Linear Algebra - Linear Transformation

[Eus]

Hi Ho! ^_^

I stuck when doing David C. Lay's Linear Algebra in Exercise 1.8 about Linear Transformation

I'm asked to determine whether these statements are correct.
Statement 1: A linear transformation is a special type of function.
Statement 2: The superposition principle is a physical description of a linear transformation.

My answer for statement 1:
The definition of linear transformation according to the book is as follows.
A transformation (or mapping) T is linear if:
1. T(c u + d v) = c T(u) + d T(v) for all u, v in the domain of T;
2. T(c u) = c T(u) for all u and all scalars c.

Therefore, according to me, statement 1 is correct because a linear transformation's function must satisfy the properties from the definition of linear transformations. Is this right?

My answer for statement 2:
According to the book, I rephrased it, the superposition principle is defined as the generalization of the definition of linear transformation
That is T(c1 v1 + ... + cp vp) = c1 T(v1) + ... + cp T(vp);
for v1...vp in the domain of T and c1...cp are scalars.

Therefore, in my opinion, statement 2 is true because a physical event can be determined to be linear if the "input" conditions can be expressed as a linear combination of such "input" and the system's response is the same linear combination of the responses to the individual "input". Is this correct?

Maybe you could provide me with a better answer for statement 1 or statement 2, please? ^^

Thank you very much!
Any help would be appreciated! ^_^

 

[HallsofIvy]

Therefore, according to me, statement 1 is correct because a linear transformation's function must satisfy the properties from the definition of linear transformations. Is this right?
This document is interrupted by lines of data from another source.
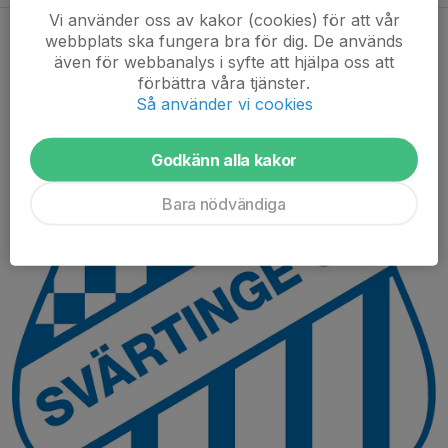
Vi använder oss av kakor (cookies) för att vår
Nytt lag för flickor födda 2020
webbplats ska fungera bra för dig. De används
även för webbanalys i syfte att hjälpa oss att
3 mar, 13:02
0 kommentarer
förbättra våra tjänster.
Så använder vi cookies
Godkänn alla kakor
Bara nödvändiga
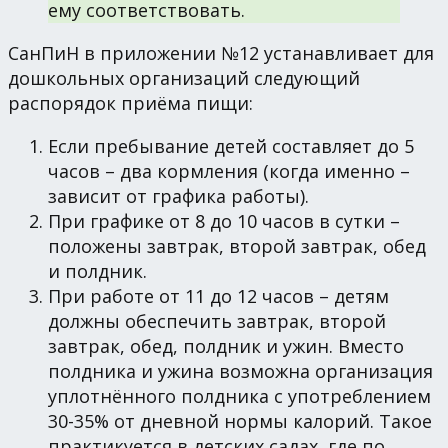
ему соответствовать.
СанПиН в приложении №12 устанавливает для
дошкольных организаций следующий
распорядок приёма пищи:
Если пребывание детей составляет до 5
часов – два кормления (когда именно –
зависит от графика работы).
При графике от 8 до 10 часов в сутки –
положены завтрак, второй завтрак, обед
и полдник.
При работе от 11 до 12 часов – детям
должны обеспечить завтрак, второй
завтрак, обед, полдник и ужин. Вместо
полдника и ужина возможна организация
уплотнённого полдника с употреблением
30-35% от дневной нормы калорий. Такое
практикуется в детских садах, где по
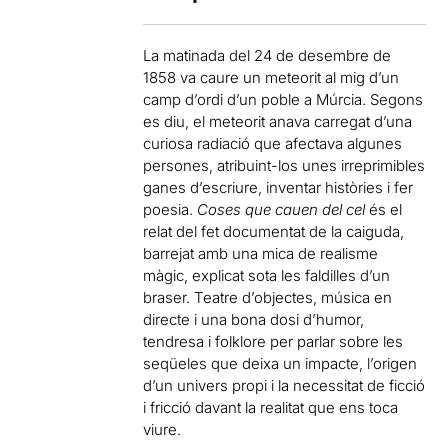
La matinada del 24 de desembre de
1858 va caure un meteorit al mig d’un
camp d’ordi d’un poble a Múrcia. Segons
es diu, el meteorit anava carregat d’una
curiosa radiació que afectava algunes
persones, atribuint-los unes irreprimibles
ganes d’escriure, inventar històries i fer
poesia.
Coses que cauen del cel
és el
relat del fet documentat de la caiguda,
barrejat amb una mica de realisme
màgic, explicat sota les faldilles d’un
braser. Teatre d’objectes, música en
directe i una bona dosi d’humor,
tendresa i folklore per parlar sobre les
seqüeles que deixa un impacte, l’origen
d’un univers propi i la necessitat de ficció
i fricció davant la realitat que ens toca
viure.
A "linear transformation's function"? What is that? Aren't you assuming here that the linear transformation IS a function. Saying that some function "must satisfy the properties from the definition of linear transformation" is the wrong way around: you are showing that a certain function is a linear transformation.
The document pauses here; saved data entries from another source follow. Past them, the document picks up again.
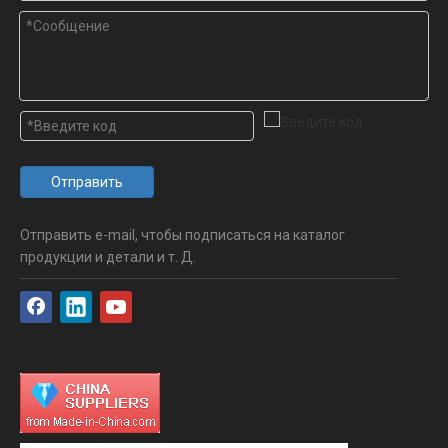
Отправить
Отправить e-mail, чтобы подписаться на каталог
продукции и детали и т. Д.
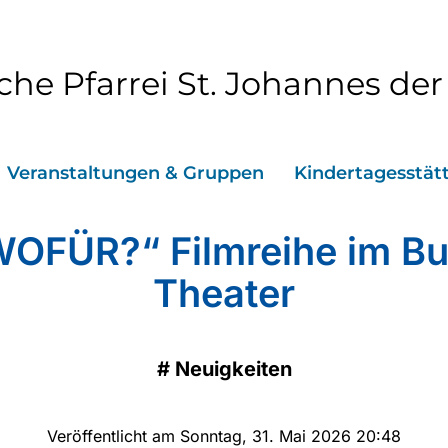
che Pfarrei St. Johannes der
Veranstaltungen & Gruppen
Kindertagesstät
WOFÜR?“ Filmreihe im Bu
Theater
#
Neuigkeiten
Veröffentlicht am Sonntag, 31. Mai 2026 20:48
You are correct that the statement is true but what you want to do to show that is state the definition of "function" and show that any linear transformation satisfies that definition.
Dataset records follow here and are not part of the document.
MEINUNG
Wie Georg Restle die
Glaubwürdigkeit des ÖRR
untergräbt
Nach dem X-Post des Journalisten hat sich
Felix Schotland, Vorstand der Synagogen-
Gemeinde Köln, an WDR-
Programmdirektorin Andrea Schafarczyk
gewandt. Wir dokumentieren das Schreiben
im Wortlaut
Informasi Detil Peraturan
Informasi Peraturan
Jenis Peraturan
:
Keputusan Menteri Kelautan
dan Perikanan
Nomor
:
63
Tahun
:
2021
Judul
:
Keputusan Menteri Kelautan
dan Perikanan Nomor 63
Statement 2: The superposition principle is a physical description of a linear transformation.
Therefore, in my opinion, statement 2 is true because a physical event can be determined to be linear if the "input" conditions can be expressed as a linear combination of such "input" and the system's response is the same linear combination of the responses to the individual "input". Is this correct?

Once again, it seems to me you are going the "wrong way". Yes, a linear "physical event", by virtue of being linear, must satisfy the conditions for a linear transformation but the statement asserts that "The superposition principle is a physical description of a linear transformation." What, exactly, is a "physical description" (the question doesn't say anything about a "physical event") of a mathematical concept?

 

[thepatientmental]

Hi!

Yes, your answers for both statements 1 and 2 are correct. A linear transformation is indeed a special type of function that satisfies specific properties, and the superposition principle is a physical description of how a linear transformation behaves.

To provide a bit more context, linear transformations are important in linear algebra because they preserve the structure of vector spaces. This means that if you transform a vector in a vector space using a linear transformation, the resulting vector will still belong to that same vector space. This is why linear transformations are considered "special" and are often studied in depth in linear algebra.

The superposition principle, on the other hand, is a physical principle that states that the response of a system to a combination of inputs is the same as the sum of the responses to each individual input. This is essentially the same as the definition of a linear transformation, where the transformation of a linear combination of vectors is equal to the same linear combination of the transformed vectors.

I hope this helps clarify things a bit more. Keep up the good work with your studies! ^_^